Dabei lehrt uns das Yoga Sutra seit langem in anderen Worten genau das, was später Leonardo da Vinci für Kunst und Wissenschaft auf den Punkt brachte: Einfachheit ist die höchste Stufe der Vollendung. Oder in yogisch: Yoga liegt in der Einfachheit! yogas citta-vrtti-nirodhah (YS 1.2) spricht von der finalen „Einfachheit des Geistes“ – wenn die mentalen Bewegungen so gleichförmig fließen, dass keine Komplexität mehr vorhanden ist, sondern Fokus und „Ein-Pünktigkeit“, also völlige Simplizität. Lässt sich das spektakulär in den Medien darstellen? – Eher nicht! – Und wenn es nicht darstellbar ist, wie soll man es dann als Vorbild nehmen?
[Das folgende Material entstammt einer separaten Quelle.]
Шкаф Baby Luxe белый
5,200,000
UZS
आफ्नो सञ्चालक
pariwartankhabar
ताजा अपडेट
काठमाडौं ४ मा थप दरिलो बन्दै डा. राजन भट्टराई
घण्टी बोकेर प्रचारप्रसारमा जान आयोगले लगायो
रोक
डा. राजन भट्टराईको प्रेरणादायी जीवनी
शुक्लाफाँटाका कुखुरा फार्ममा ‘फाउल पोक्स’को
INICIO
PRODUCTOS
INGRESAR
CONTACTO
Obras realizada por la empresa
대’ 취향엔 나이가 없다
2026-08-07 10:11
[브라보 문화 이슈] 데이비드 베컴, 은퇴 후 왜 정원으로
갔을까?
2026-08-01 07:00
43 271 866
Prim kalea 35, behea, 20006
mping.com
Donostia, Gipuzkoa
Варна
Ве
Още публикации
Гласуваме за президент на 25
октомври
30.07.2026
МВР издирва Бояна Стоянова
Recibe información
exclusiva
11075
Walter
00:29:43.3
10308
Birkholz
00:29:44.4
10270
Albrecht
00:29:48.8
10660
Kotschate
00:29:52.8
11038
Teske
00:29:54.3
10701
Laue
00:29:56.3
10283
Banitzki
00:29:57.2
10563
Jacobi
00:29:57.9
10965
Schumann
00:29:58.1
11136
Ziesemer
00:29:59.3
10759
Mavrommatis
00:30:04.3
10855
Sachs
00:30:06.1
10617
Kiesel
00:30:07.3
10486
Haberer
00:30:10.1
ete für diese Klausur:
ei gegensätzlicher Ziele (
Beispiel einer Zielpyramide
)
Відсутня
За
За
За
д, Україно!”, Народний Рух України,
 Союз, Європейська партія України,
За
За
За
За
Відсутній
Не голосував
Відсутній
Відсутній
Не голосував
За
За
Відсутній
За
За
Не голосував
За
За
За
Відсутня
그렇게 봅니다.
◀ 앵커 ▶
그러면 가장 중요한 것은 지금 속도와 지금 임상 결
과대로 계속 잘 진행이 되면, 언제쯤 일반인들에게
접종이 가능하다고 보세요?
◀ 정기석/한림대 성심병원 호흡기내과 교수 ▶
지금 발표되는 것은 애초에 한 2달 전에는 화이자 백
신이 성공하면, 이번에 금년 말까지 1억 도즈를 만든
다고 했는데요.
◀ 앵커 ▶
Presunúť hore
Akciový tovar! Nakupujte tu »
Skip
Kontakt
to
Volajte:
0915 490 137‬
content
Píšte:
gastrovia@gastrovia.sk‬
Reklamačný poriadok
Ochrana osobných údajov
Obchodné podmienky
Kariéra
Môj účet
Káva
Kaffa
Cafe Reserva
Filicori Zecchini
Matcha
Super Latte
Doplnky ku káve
Wie wäre es denn, einmal die Einfachheit zu üben? Mit völliger Radikalität! Etwa: Tadasana in Vollendung! Völlige „festbewusstleichte“ Stabilität, wie Gérard Blitz die Essenz von sthira-sukham in YS 2.46 in seinem wunderbaren kleinen Büchlein „Der Yogaweg des Patanjali“ formuliert. Was heißt das? dass der Kopf dem Körper die Erlaubnis gibt, in völlige Bewegungslosigkeit zu gehen und nur noch die Muskeln arbeiten zu lassen, die Du wirklich für einen solchen Stand benötigst. Ist Spannung in den Fingern und Armen nötig? Fehlanzeige! Muss sich die Augenbraue oder der Mundwinkel bewegen? Nein! Muss ich dabei mein T-Shirt zurecht zupfen? Ebenfalls: Nein! Müssen dabei die Zehen sich periodisch von der Matte heben, um noch breiter aufzufächern? Komm schon! – Dir erscheinen diese Aufführungen absurd? – Dann beobachte Dich einmal selbst! Es gehört schon ein mentaler Entschluss zur radikalen Einfachheit der Haltung dazu, um das Bekenntnis zu YS 1.2 und YS 2.46 wirklich in jeder Haltung umzusetzen – und sei sie so scheinbar einfach wie Tadasana.
Du möchtest diese Radikale Einfachheit einmal ausprobieren? Dann beginne heute mit 2 Minuten Tadasana in bewusst wahrgenommener Bewegungslosigkeit im Rahmen einer kleinen Yogasequenz!